Dingding Zhao

Graduate Student

dingdingzhao@ucsb.edu

About

 

Dingding Zhao (she/her) is a first-year MA/PhD student in Theater, Dance, and Performance Studies at the University of California, Santa Barbara, where she is supported as a Chancellor’s Fellow. Her
research investigates how contemporary and modern dance negotiates questions of urban transformation, internal migration, and the embodied experience of modernity. Drawing from dance
modernisms and critical dance studies, she examines how movement practices articulate spatial politics and shifting social conditions across twentieth- and twenty-first-century contexts.

Dingding’s recent paper, The Station as Heterotopia: A Contemporary Chinese Odyssey, was presented at the 2025 IAIR-IACCP Joint Conference in Brisbane, Australia. She is currently expanding
this work into a broader inquiry on dance theater as a site where mobility, affect, and cultural memory intersect. Her developing research links these movement vocabularies to global conversations on mobility and place-making, exploring how dance remembers, disperses, and reassembles diasporic histories.

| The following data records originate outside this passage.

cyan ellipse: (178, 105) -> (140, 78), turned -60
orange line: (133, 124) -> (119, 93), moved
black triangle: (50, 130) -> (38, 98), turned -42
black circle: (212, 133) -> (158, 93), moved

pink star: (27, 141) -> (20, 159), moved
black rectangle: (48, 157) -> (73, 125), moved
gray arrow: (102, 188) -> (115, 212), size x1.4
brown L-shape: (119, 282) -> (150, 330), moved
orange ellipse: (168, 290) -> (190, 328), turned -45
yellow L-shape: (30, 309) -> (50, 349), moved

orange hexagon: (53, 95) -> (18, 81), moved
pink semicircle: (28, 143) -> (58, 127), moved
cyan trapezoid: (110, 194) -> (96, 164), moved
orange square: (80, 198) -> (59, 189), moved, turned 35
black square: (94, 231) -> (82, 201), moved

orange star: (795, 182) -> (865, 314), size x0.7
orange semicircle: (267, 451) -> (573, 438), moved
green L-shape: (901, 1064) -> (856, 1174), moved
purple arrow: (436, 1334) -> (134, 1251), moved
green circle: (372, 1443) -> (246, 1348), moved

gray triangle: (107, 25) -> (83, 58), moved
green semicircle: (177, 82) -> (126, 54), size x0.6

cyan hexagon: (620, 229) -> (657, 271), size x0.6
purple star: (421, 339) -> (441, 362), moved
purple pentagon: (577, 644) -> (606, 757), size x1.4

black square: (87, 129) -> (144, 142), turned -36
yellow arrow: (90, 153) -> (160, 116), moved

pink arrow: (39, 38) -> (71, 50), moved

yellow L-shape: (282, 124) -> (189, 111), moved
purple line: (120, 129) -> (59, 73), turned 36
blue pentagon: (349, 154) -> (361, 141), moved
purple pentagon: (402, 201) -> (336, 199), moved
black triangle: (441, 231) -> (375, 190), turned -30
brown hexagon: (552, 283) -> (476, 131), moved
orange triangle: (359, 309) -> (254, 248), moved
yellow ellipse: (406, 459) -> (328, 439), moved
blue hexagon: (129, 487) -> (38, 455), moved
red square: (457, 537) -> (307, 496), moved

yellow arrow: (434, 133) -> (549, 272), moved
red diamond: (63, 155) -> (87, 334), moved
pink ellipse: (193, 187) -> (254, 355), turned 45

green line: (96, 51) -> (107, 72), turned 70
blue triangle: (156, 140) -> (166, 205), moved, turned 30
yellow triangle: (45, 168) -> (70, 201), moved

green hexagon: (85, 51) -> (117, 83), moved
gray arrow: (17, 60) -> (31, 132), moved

As an artist, Dingding works primarily in contemporary and modern dance. While she began her training in Chinese classical and ethnic folk dance, her subsequent engagements with jazz, waacking, hip-hop, and other street-informed vocabularies have shaped her sensibility toward rhythm, gesture, and improvisation. In recent years, she has deepened her practice with Natural Dance Theatre refining a grounded, relational movement language. Dingding’s creative portfolio includes the solo works Walking Fish (2025) and Daylily (2024), as well as the ensemble pieces Dai Blossom (2025) and Aguli (2022), which experiment with fusing Dai ethnic movement with street dance forms. Across these projects, she is interested in how contemporary choreography can reframe cultural memory, embody transitional states, and generate new possibilities for kinesthetic belonging.